Poster
INSPECT: A Multimodal Dataset for Patient Outcome Prediction of Pulmonary Embolisms
Shih-Cheng Huang · Zepeng Huo · Ethan Steinberg · Chia-Chun Chiang · Curtis Langlotz · Matthew Lungren · Serena Yeung · Nigam Shah · Jason Fries
Great Hall & Hall B1+B2 (level 1) #443
Synthesizing information from various data sources plays a crucial role in the practice of modern medicine. Current applications of artificial intelligence in medicine often focus on single-modality data due to a lack of publicly available, multimodal medical datasets.

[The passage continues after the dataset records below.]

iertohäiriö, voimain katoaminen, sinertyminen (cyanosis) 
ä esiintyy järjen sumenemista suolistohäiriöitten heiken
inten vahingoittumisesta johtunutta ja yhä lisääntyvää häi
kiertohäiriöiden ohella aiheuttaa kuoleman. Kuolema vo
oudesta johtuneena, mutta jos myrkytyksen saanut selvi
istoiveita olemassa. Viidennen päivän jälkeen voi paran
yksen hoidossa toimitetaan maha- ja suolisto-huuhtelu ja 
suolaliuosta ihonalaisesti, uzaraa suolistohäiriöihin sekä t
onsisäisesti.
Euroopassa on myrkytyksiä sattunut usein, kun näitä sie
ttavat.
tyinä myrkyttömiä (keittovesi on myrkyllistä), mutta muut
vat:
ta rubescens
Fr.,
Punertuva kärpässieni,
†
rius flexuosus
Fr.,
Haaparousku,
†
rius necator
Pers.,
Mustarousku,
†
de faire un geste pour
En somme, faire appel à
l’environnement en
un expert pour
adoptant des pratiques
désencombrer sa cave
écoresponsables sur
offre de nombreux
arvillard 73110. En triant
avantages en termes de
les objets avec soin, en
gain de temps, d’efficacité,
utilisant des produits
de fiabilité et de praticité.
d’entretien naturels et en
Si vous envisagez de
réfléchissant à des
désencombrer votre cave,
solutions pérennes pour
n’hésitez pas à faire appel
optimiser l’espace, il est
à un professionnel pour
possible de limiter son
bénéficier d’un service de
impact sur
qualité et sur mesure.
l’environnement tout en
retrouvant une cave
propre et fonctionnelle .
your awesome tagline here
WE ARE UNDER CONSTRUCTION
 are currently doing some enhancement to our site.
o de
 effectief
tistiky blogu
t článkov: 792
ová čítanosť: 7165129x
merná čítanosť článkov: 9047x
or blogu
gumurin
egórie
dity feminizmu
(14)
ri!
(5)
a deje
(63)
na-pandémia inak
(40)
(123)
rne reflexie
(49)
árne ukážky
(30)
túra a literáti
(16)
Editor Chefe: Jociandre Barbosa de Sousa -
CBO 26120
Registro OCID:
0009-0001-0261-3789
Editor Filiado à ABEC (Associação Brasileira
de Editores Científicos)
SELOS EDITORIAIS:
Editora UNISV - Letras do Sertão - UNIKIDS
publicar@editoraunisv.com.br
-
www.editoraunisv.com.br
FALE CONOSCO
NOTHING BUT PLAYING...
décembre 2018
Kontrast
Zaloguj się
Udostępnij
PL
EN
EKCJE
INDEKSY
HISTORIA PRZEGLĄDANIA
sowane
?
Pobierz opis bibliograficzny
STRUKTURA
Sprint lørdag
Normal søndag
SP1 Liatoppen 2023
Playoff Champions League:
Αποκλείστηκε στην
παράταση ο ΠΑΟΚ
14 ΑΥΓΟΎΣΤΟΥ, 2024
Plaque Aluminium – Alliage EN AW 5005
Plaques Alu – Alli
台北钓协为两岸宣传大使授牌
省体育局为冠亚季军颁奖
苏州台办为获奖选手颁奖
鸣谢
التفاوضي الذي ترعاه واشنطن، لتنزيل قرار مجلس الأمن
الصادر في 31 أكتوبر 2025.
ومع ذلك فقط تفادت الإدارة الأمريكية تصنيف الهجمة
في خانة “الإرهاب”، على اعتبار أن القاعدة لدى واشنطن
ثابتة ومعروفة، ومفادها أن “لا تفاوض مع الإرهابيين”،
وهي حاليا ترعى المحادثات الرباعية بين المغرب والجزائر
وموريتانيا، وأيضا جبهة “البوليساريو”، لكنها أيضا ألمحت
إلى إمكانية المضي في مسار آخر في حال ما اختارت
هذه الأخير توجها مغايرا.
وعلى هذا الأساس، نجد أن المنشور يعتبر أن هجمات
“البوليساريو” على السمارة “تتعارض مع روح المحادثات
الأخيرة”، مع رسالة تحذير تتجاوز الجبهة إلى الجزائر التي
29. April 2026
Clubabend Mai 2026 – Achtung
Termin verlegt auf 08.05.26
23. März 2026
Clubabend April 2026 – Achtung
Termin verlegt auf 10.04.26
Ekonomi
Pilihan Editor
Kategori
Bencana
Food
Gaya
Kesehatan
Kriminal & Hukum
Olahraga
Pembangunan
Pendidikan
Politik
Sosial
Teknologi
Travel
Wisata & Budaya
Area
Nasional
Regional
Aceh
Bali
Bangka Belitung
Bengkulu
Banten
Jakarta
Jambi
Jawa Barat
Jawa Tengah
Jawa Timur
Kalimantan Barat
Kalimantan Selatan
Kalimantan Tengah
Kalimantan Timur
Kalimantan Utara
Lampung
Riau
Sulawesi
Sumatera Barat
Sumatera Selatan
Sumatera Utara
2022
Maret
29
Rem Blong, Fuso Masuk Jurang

To address this limitation, we introduce INSPECT, which contains de-identified longitudinal records from a large cohort of pulmonary embolism (PE) patients, along with ground truth labels for multiple outcomes. INSPECT contains data from 19,402 patients, including CT images, sections of radiology reports, and structured electronic health record (EHR) data (including demographics, diagnoses, procedures, and vitals). Using our provided dataset, we develop and release a benchmark for evaluating several baseline modeling approaches on a variety of important PE related tasks. We evaluate image-only, EHR-only, and fused models. Trained models and the de-identified dataset are made available for non-commercial use under a data use agreement. To the best our knowledge, INSPECT is the largest multimodal dataset for enabling reproducible research on strategies for integrating 3D medical imaging and EHR data.